OpenFlowKit | Free Local-First AI Diagramming for Builders
Locker: Self-Hosted Open-Source File Storage
TLDR: Locker is a self-hosted alternative to Dropbox and Google Drive that supports multiple storage backends (S3, R2, Vercel Blob, local disk) switchable via a single environment variable, with a fully type-safe tRPC API and built-in search inside PDFs and images.
Summary: The self-hosted software space has been growing steadily as developers get tired of services that change pricing, go defunct, or simply read your files to train models. Locker is a file storage platform that covers the basic Dropbox-style use case, upload, organize, share, team workspaces, while making the storage backend a configuration detail rather than a commitment.
The multi-store replication model is the feature I find most interesting. You attach multiple storage backends per workspace, designate one as the primary for writes, and configure others as writable replicas or read-only sources. This lets you run a local disk as your development backend, swap to S3 or Cloudflare R2 for production, and not change any application code. The single environment variable to switch backends claim is a bold one; real-world storage migrations are usually more complicated, but for greenfield projects the principle is sound.

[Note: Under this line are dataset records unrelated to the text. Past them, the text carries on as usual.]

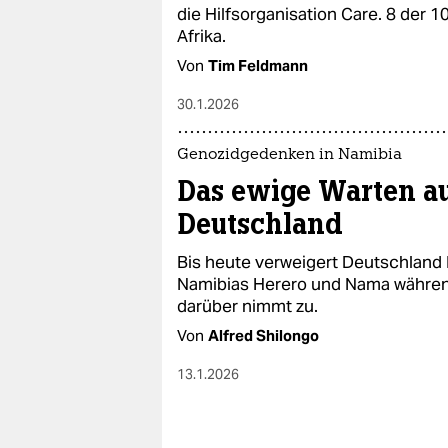
epaper login
die Hilfsorganisation Care. 8 der 
Afrika.
Von
Tim Feldmann
30.1.2026
Genozidgedenken in Namibia
Das ewige Warten au
Deutschland
Bis heute verweigert Deutschland
Namibias Herero und Nama während
darüber nimmt zu.
Von
Alfred Shilongo
13.1.2026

The search-inside-PDFs-and-images feature is genuinely useful and often overlooked in self-hosted tools. Locker transcribes image and PDF content into searchable text, meaning a screenshot of a terminal session or a scanned contract is as findable as a plain text file. This is the kind of feature you only appreciate once you actually need it and discover that most tools simply index filenames.

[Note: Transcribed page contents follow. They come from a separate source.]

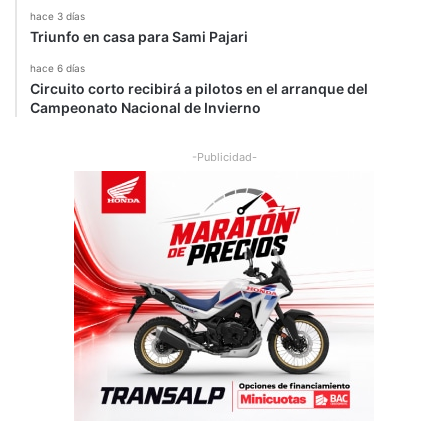
hace 3 días
Triunfo en casa para Sami Pajari
hace 6 días
Circuito corto recibirá a pilotos en el arranque del
Campeonato Nacional de Invierno
-Publicidad-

The tRPC API deserves a mention. End-to-end type safety from the API client to the server is increasingly the standard expectation for TypeScript projects, and shipping a public API that is type-safe by default rather than an afterthought is the right call. It also makes integration work dramatically simpler for anyone building automations on top of their file storage.
The virtual bash shell, using familiar commands like ls, cd, and grep through a virtual filesystem API, is a curious feature. I am not sure who the target audience is: developers comfortable enough with the command line to want this would probably be fine with S3 CLI tools. But it is a nice quality-of-life touch.
Key takeaways:
- Four supported storage backends: local filesystem, AWS S3, Cloudflare R2, and Vercel Blob, switchable via one env var
- Multi-store replication with primary, writable replica, and read-only source configurations per workspace
- Content search inside PDFs and images via automatic transcription
- Full type-safe API using tRPC for programmatic integrations
- Role-based team workspaces with session-managed auth and Google OAuth
- Free, open source, MIT licensed, self-hosted
Why do I care: The case for self-hosting file storage is strong when you are dealing with sensitive documents, large files where egress costs matter, or clients who have data residency requirements. Locker hits the right notes: good defaults, flexible backends, type-safe API. The main question is operational burden. Running your own file storage means you own the backups, the uptime, and the security patches. For a team with a DevOps culture, that trade-off is worth it. For a two-person startup, probably not yet.